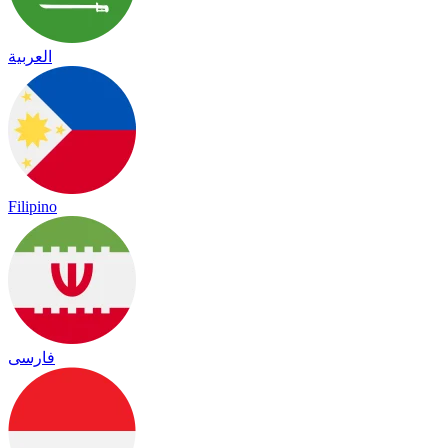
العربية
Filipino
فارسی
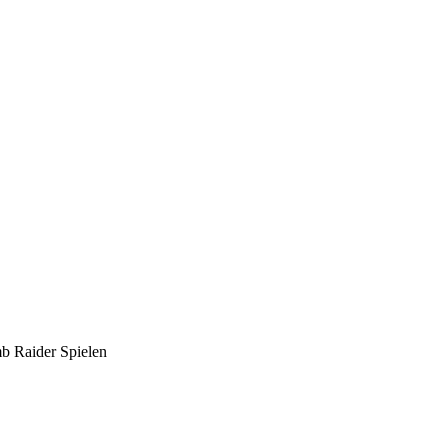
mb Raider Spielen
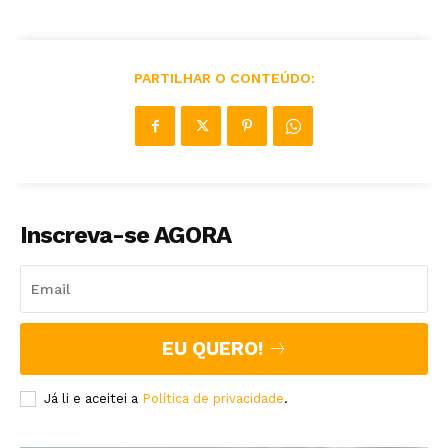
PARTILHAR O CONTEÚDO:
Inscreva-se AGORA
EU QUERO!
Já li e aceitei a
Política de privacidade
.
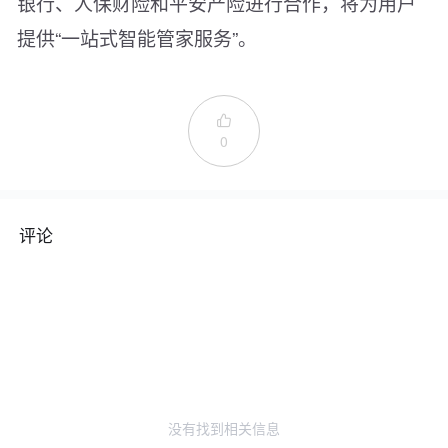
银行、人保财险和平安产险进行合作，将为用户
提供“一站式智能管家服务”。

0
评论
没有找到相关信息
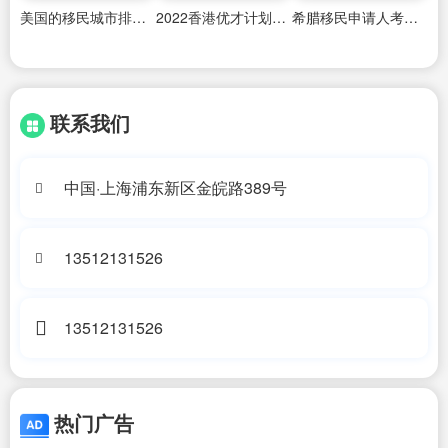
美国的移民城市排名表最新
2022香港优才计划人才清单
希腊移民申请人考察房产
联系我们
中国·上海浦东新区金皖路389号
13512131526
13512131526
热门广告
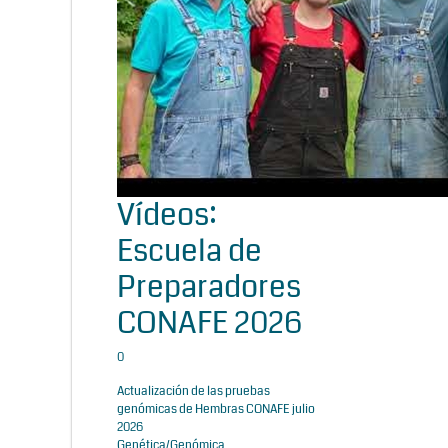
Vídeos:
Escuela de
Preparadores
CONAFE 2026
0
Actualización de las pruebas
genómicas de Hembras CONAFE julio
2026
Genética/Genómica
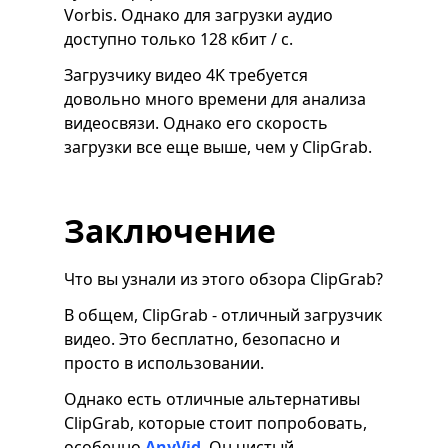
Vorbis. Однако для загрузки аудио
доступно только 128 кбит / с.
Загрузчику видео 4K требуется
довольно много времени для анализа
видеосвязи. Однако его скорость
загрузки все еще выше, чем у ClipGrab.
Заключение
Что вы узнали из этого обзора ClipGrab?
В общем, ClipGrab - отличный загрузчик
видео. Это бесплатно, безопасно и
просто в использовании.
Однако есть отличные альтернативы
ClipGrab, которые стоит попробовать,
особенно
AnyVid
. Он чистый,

· · · ·

Task objective
Please write out exactly the line containing "видеосвязи. Однако его скорость" and every line after it through the end of the records, nothing more.

Output below
видеосвязи. Однако его скорость
загрузки все еще выше, чем у ClipGrab.
Заключение
Что вы узнали из этого обзора ClipGrab?
В общем, ClipGrab - отличный загрузчик
видео. Это бесплатно, безопасно и
просто в использовании.
Однако есть отличные альтернативы
ClipGrab, которые стоит попробовать,
особенно
AnyVid
. Он чистый,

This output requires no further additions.